Trade. Precolonial Gusii exchange took place within the homesteads. Tools, weapons, crafts, livestock, and agricultural products were exchanged, and goats and cows were often used as the media of exchange. During the nineteenth century, regular barter between the Luo and the Gusii, conducted by women, took place at periodic border markets. In addition, there was a regular and voluminous trade of Gusii grain for Luo livestock that took place at Gusii farms. Luo traders still arrive in Gusiiland on donkeys loaded with salt and pots. The network of markets, shops, and cash-crop purchasing centers that connects Gusiiland with the rest of Kenya has continued to grow. In 1985 the major urban center was Kisii Town, which features numerous marketing facilities, shops, and wholesalers.

Division of Labor. In the late nineteenth century women were primarily responsible for food cultivation and processing, cooking, brewing, fetching water and fuel, and cleaning house, whereas men were concerned with waging war, building houses and fences, clearing new fields, and herding. Although women performed most of the cultivation, men participated to a much higher degree than is the case today. Herding was undertaken by boys and young unmarried men in the cattle villages; initiated unmarried daughters assisted in cultivation. Since the early colonial period, the division of labor has gradually changed, to the disadvantage of women: men have withdrawn from cultivation, but women are obliged to perform most of the same tasks that they undertook during the precolonial era, in addition to cultivating the men's cash crops.
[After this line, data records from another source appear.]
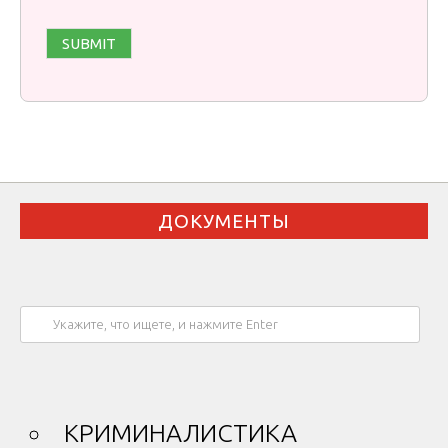
ДОКУМЕНТЫ
КРИМИНАЛИСТИКА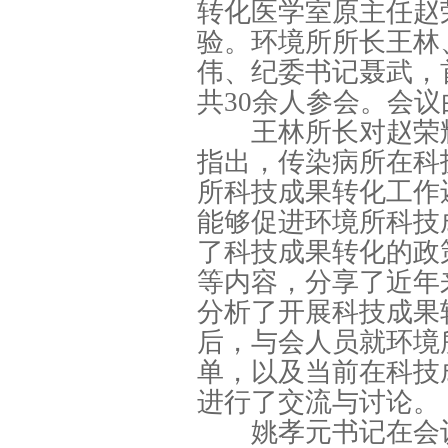
转化医学室原主任赵
验。环境所所长王林
伟、纪委书记聂武，
共30余人参会。会
王林所长对赵荣辉
指出，传染病所在科
所科技成果转化工作
能够促进环境所科技
了科技成果转化的政
等内容，分享了近年
分析了开展科技成果
后，与会人员就环境
单，以及当前在科技
进行了交流与讨论。
姚孝元书记在会议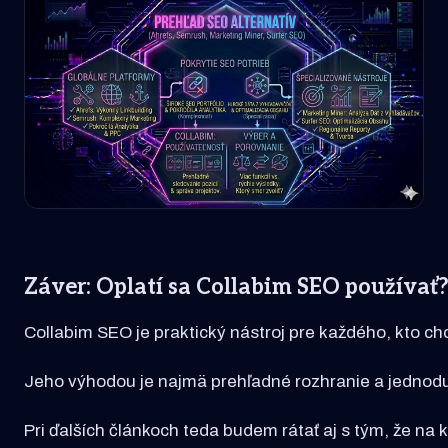
Záver: Oplatí sa Collabim SEO používať
Collabim SEO je praktický nástroj pre každého, kto c
Jeho výhodou je najmä prehľadné rozhranie a jednodu
Pri ďalších článkoch teda budem rátať aj s tým, že na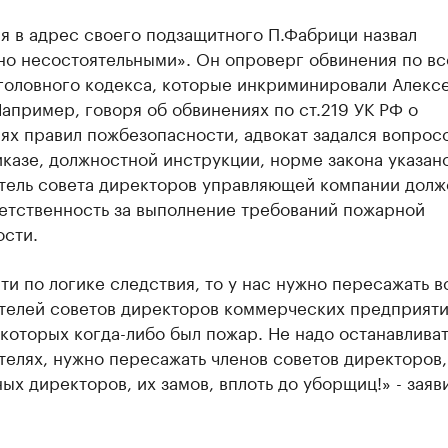
я в адрес своего подзащитного П.Фабрици назвал
но несостоятельными». Он опроверг обвинения по вс
Уголовного кодекса, которые инкриминировали Алекс
апример, говоря об обвинениях по ст.219 УК РФ о
х правил пожбезопасности, адвокат задался вопросо
казе, должностной инструкции, норме закона указано
тель совета директоров управляющей компании долж
ветственность за выполнение требований пожарной
ости.
ти по логике следствия, то у нас нужно пересажать в
телей советов директоров коммерческих предприяти
 которых когда-либо был пожар. Не надо останавливат
елях, нужно пересажать членов советов директоров,
ых директоров, их замов, вплоть до уборщиц!» - заяв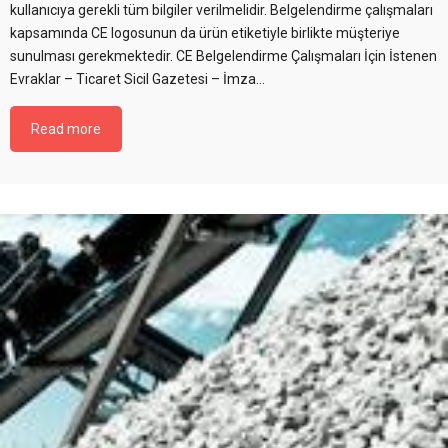
kullanıcıya gerekli tüm bilgiler verilmelidir. Belgelendirme çalışmaları
kapsamında CE logosunun da ürün etiketiyle birlikte müşteriye
sunulması gerekmektedir. CE Belgelendirme Çalışmaları İçin İstenen
Evraklar – Ticaret Sicil Gazetesi – İmza…
Read more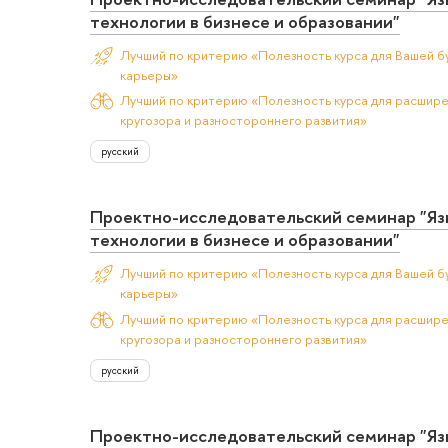
технологии в бизнесе и образовании"
Лучший по критерию «Полезность курса для Вашей б
карьеры»
Лучший по критерию «Полезность курса для расшир
кругозора и разностороннего развития»
русский
Проектно-исследовательский семинар "Я
технологии в бизнесе и образовании"
Лучший по критерию «Полезность курса для Вашей б
карьеры»
Лучший по критерию «Полезность курса для расшир
кругозора и разностороннего развития»
русский
Проектно-исследовательский семинар "Я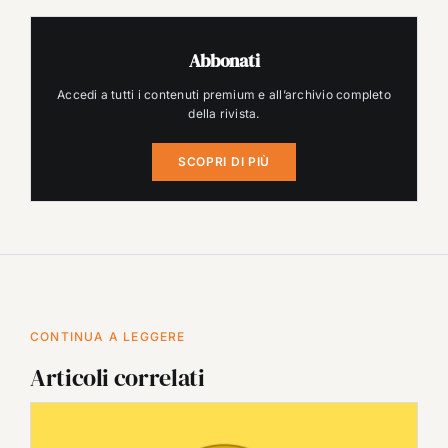
Abbonati
Accedi a tutti i contenuti premium e all’archivio completo
della rivista.
SCOPRI DI PIÙ
CONTINUA A LEGGERE
Articoli correlati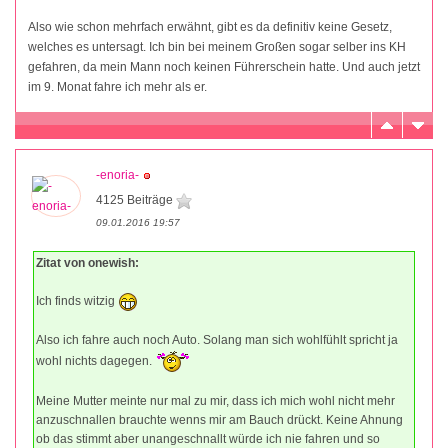
Also wie schon mehrfach erwähnt, gibt es da definitiv keine Gesetz,
welches es untersagt. Ich bin bei meinem Großen sogar selber ins KH
gefahren, da mein Mann noch keinen Führerschein hatte. Und auch jetzt
im 9. Monat fahre ich mehr als er.
-enoria-
4125 Beiträge
09.01.2016 19:57
Zitat von onewish:
Ich finds witzig
Also ich fahre auch noch Auto. Solang man sich wohlfühlt spricht ja
wohl nichts dagegen.
Meine Mutter meinte nur mal zu mir, dass ich mich wohl nicht mehr
anzuschnallen brauchte wenns mir am Bauch drückt. Keine Ahnung
ob das stimmt aber unangeschnallt würde ich nie fahren und so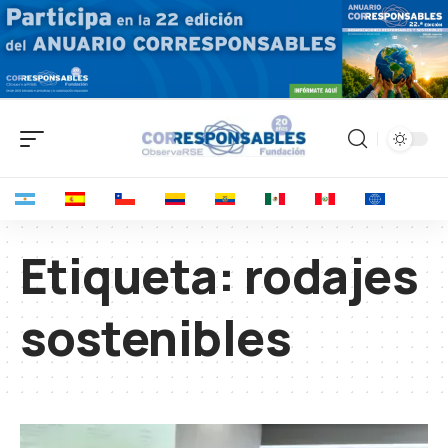
Etiqueta:
rodajes
sostenibles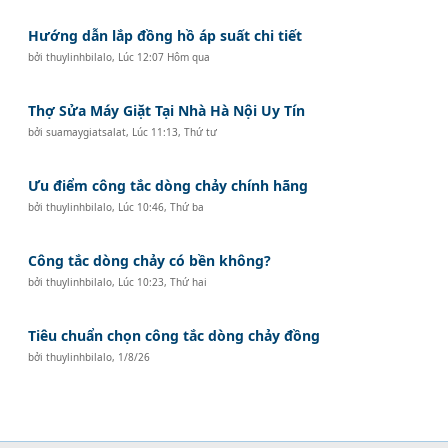
Hướng dẫn lắp đồng hồ áp suất chi tiết
bởi
thuylinhbilalo
,
Lúc 12:07 Hôm qua
Thợ Sửa Máy Giặt Tại Nhà Hà Nội Uy Tín
bởi
suamaygiatsalat
,
Lúc 11:13, Thứ tư
Ưu điểm công tắc dòng chảy chính hãng
bởi
thuylinhbilalo
,
Lúc 10:46, Thứ ba
Công tắc dòng chảy có bền không?
bởi
thuylinhbilalo
,
Lúc 10:23, Thứ hai
Tiêu chuẩn chọn công tắc dòng chảy đồng
bởi
thuylinhbilalo
,
1/8/26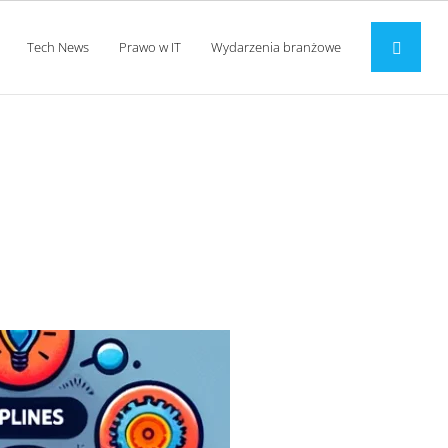
Tech News
Prawo w IT
Wydarzenia branżowe
ie?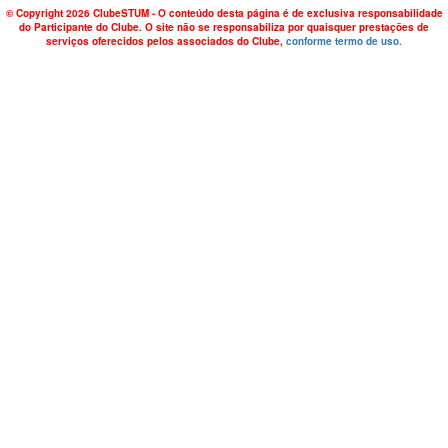
© Copyright 2026 ClubeSTUM - O conteúdo desta página é de exclusiva responsabilidade
do Participante do Clube. O site não se responsabiliza por quaisquer prestações de
serviços oferecidos pelos associados do Clube,
conforme termo de uso.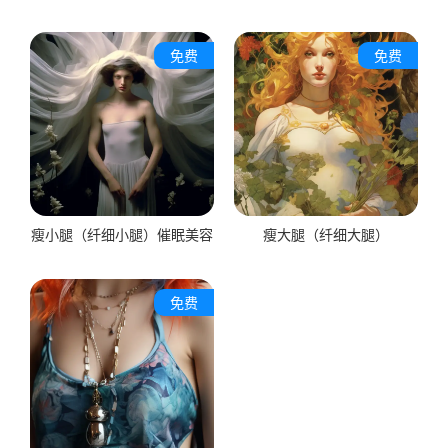
免费
免费
瘦小腿（纤细小腿）催眠美容
瘦大腿（纤细大腿）
免费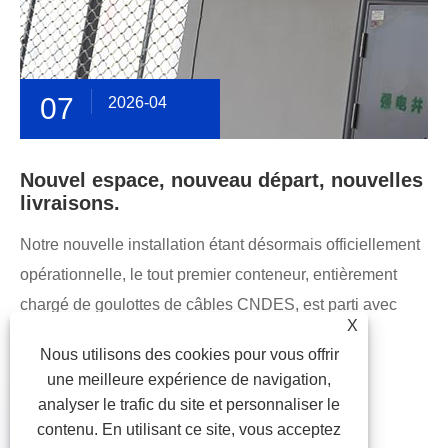
07
2026-04
Nouvel espace, nouveau départ, nouvelles
livraisons.
Notre nouvelle installation étant désormais officiellement
opérationnelle, le tout premier conteneur, entièrement
chargé de goulottes de câbles CNDES, est parti avec
X
succès aujourd'hui, à destination du Vietnam.
Nous utilisons des cookies pour vous offrir
une meilleure expérience de navigation,

analyser le trafic du site et personnaliser le
contenu. En utilisant ce site, vous acceptez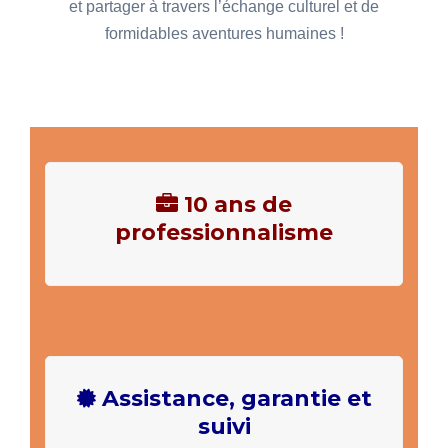
et partager à travers l’échange culturel et de
formidables aventures humaines !
10 ans de
professionnalisme
Assistance, garantie et
suivi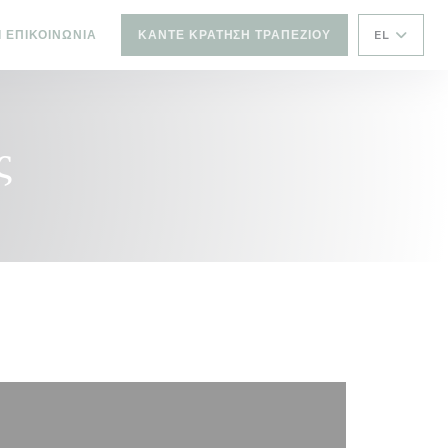
ΝΈΟ ΠΑΡΆΘΥΡΟ))
Ι ΕΠΙΚΟΙΝΩΝΊΑ
ΚΆΝΤΕ ΚΡΆΤΗΣΗ ΤΡΑΠΕΖΙΟΎ
EL
ς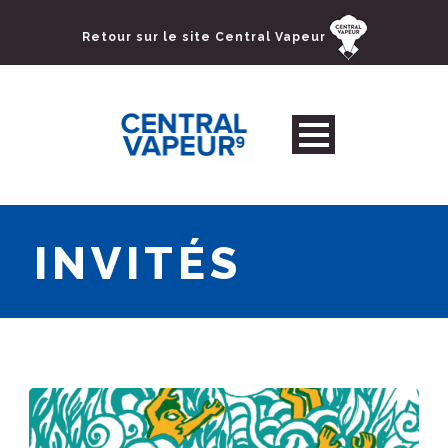
Retour sur le site Central Vapeur
INVITÉS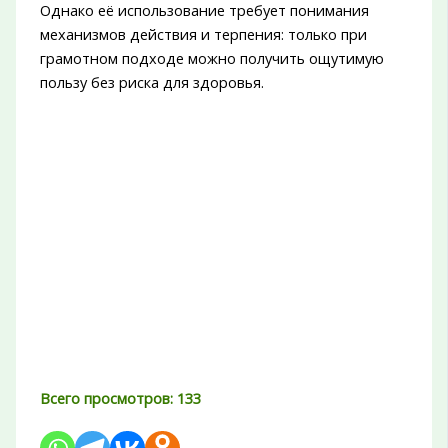
Однако её использование требует понимания
механизмов действия и терпения: только при
грамотном подходе можно получить ощутимую
пользу без риска для здоровья.
Всего просмотров:
133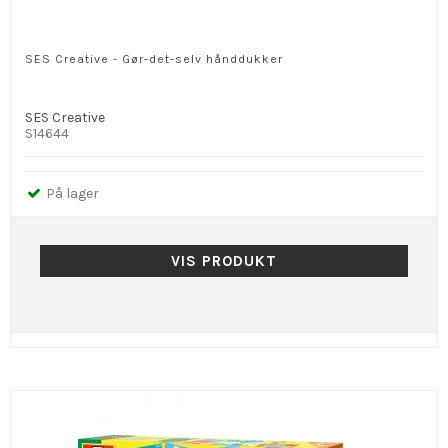
SES Creative - Gør-det-selv hånddukker
SES Creative
S14644
På lager
VIS PRODUKT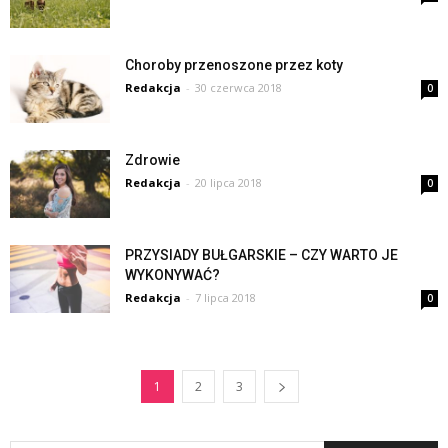
Choroby przenoszone przez koty
Redakcja
-
30 czerwca 2018
0
Zdrowie
Redakcja
-
20 lipca 2018
0
PRZYSIADY BUŁGARSKIE – CZY WARTO JE
WYKONYWAĆ?
Redakcja
-
7 lipca 2018
0
1
2
3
Land Tenure. Until the 1940s, land was held corporately by lineages and clans. Grazing was communal, and arable land was divided into plots with strict use rights that pertained to each household of the polygynous family. Local populations also included families belonging to other clans—"dwellers" ( abamenyi), who had limited tenure. Land was not inherited or alienated through transactions. Today all land is registered in individual men's names, but the land market is still limited, and sales are uncommon. Through inheritance, men have ultimate rights to the management and use of land. Women still have no birthright to their parents' land. The vast majority of women can obtain access to land only through marriage; however, a few employed women are able to buy land in other districts. Since the initial registration, land has not been surveyed, and much of it is still registered in the name of a dead father or grandfather. A man usually transfers land to his wife and sons when the eldest son marries. Ideally, land is divided equally between wives, under the supervision of and witnessed by local male elders. After division, the husband often retains a small plot ( emonga ) for personal use.